Jack the Giant Slayer, and the Evolution of Stories

Jack the Giant SlayerIf you have ever read a collection of bedtime stores, chances are you have come across the story of Jack and his magic beans, whether it was entitled “Jack and the Beanstalk,” “Jack the Giant Killer” or some other variation. Whatever version fell into my hands, this tale was never one of my favourites—I tended to stereotypically gravitate towards princess stories and tales of true love. I liked it, sure, but it was never my go-to.

Nevertheless, when I first saw a trailer for Jack the Giant Slayer I couldn’t wait to see this larger than life retelling of the classic English story. Well a few weeks ago I went to see it in theatres. Despite being forced to pay an extra 3 bucks and don a pair of 3D glasses to watch it (oh, how I hate watching 3D), I LOVED this movie!

In this version of the classic, Jack (played by Nicholas Hoult) volunteers to climb the beanstalk in order to rescue Princess Isabelle and win her love.
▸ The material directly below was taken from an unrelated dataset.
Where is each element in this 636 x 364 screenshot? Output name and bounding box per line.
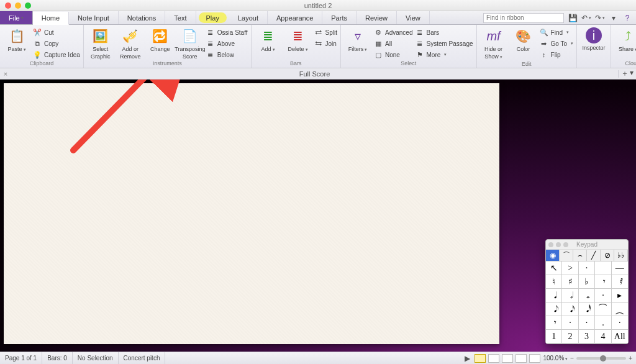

What he doesn’t know, is that one of the men in the rescue party wants to use the giants to become king.

This movie had a lot to love. In addition to Hoult’s awesome portrayal of Jack, Stanley Tucci and Ewan McGregor (two of my favourite actors) filled out the cast of oddball characters. There was lots of action, some good laughs, and the storyline was pretty fantastic. And OK, the 3D effects were very well done—they weren’t too gimmicky like some other 3D movies I could mention.

But one of the things I loved most about this film was how it treated the evolution of stories and the place of stories in our world. It talks about how history becomes legend and legend eventually becomes just another bedtime story. With the telling of a story, it changes and evolves, becomes something new. Jack the Giant Slayer is an evolution of the classic fairy tale, an example or how stories can change. But it is more than that. The evolution of stories is woven flawlessly into the film’s storyline. Jack the Giant Slayer sets up Jack’s battle with the giant’s as the history of England, a history which has evolved into the tale we know today. Is it believable that Jack’s adventure actually is a part of the British monarchy’s history? Of course not. Does it make a great story? Hell yes!

I highly recommend this film, especially to anyone who likes fairy tales! It turned my lukewarm feelings towards Jack’s story into absolute love. Well done, New Line Cinema. Well done indeed!